The question none of the current responses answers is the foundational one. No widely accepted standard yet exists for how an agent proves that an action was authorized rather than merely instructed, and until that boundary exists, any agent that reads private data, takes in untrusted input, and can post in public sits one cleverly worded issue away from a leak.
Our Take
AI Security Take
GitLost is not, at bottom, a GitHub problem. It is a preview of what happens whenever an organization hands an AI agent real permissions while still treating it as if it can safely read untrusted input, and the defense that matters is architectural rather than a smarter filter bolted on at the end. GitHub deserves credit for coordinated disclosure and for shipping genuine guardrails, and the honest criticism alongside that credit is that offering an agent with org-wide read access as a configurable convenience builds the risk into the product.

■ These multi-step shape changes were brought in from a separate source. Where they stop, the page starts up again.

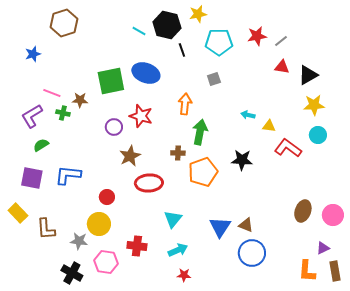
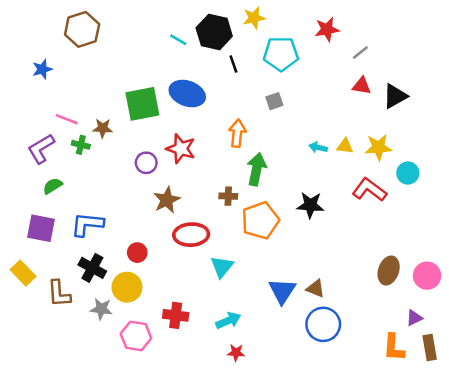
red star: (257, 36) -> (327, 29), moved
yellow star: (314, 105) -> (378, 147), moved
yellow triangle: (269, 126) -> (345, 146), moved
cyan triangle: (173, 219) -> (222, 267), moved
black cross: (72, 273) -> (92, 268), moved

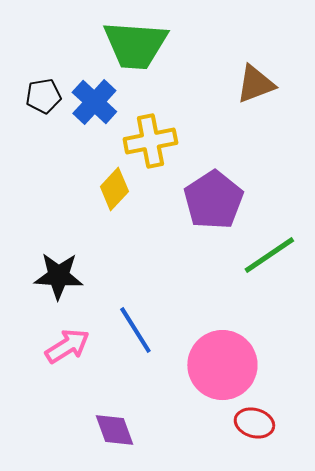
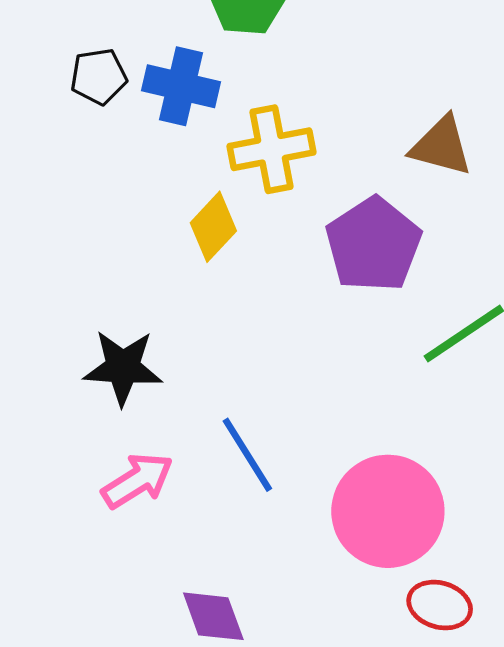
brown triangle: (255, 84) -> (441, 146), moved, turned 36
blue cross: (94, 102) -> (181, 86), turned -30

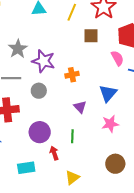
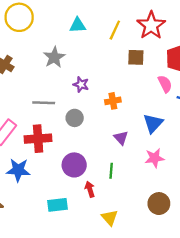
gray star: (18, 49) -> (54, 57), moved
purple star: (43, 61) -> (81, 84), size x0.6
yellow triangle: (72, 178) -> (110, 218), turned -35

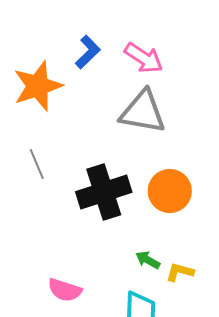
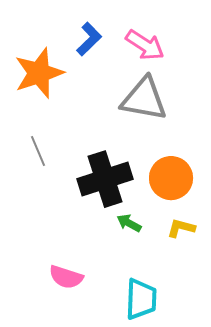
green arrow: (148, 260) -> (129, 223), moved
yellow L-shape: (180, 272) -> (181, 228), moved

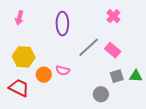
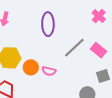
orange circle: (44, 75) -> (31, 67), moved

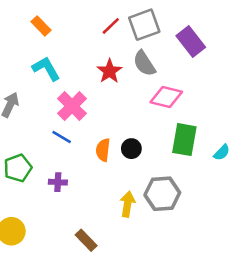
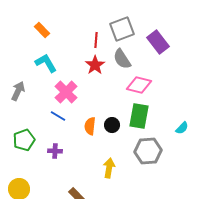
red line: (111, 26) -> (96, 40), moved, turned -42
green rectangle: (184, 140) -> (139, 116), moved
gray hexagon: (162, 194) -> (148, 151), moved

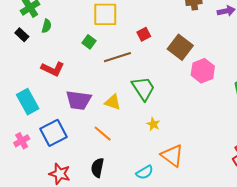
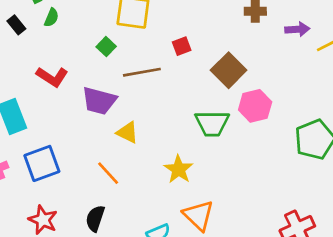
green trapezoid: (143, 88) -> (212, 123), moved, turned 116
purple trapezoid: (79, 100) -> (99, 101), moved
yellow star: (153, 124) -> (179, 169), size x1.5

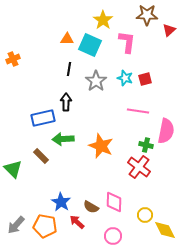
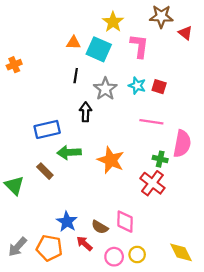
red triangle: (169, 30) -> (185, 33), turned -40
red square: (145, 79) -> (159, 87), turned 32
black arrow: (66, 102) -> (86, 112), moved
yellow circle: (145, 215) -> (137, 254), moved
pink circle: (113, 236) -> (114, 257), moved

The practical work is the same discipline security teams already know from human access, applied to software that acts. Scope every agent's access to the narrowest repository or resource it needs, treat all user-generated content as hostile by default, cap what a public-facing or externally triggered agent can post, and put runtime logging and staged review between the agent and anything it cannot take back. Those four moves map one to one onto the layers that failed here.
The thread running through the week points the same direction. From JADEPUFFER to the enterprise agent deployments GAIG has examined, the recurring failure is autonomy and access granted without matching controls on permission and oversight, and GitLost is that story told from the defender's chair. Firms that treat agent permission scoping and runtime oversight as a standing capability, the way they already treat least privilege for people, will not be the ones explaining a leak.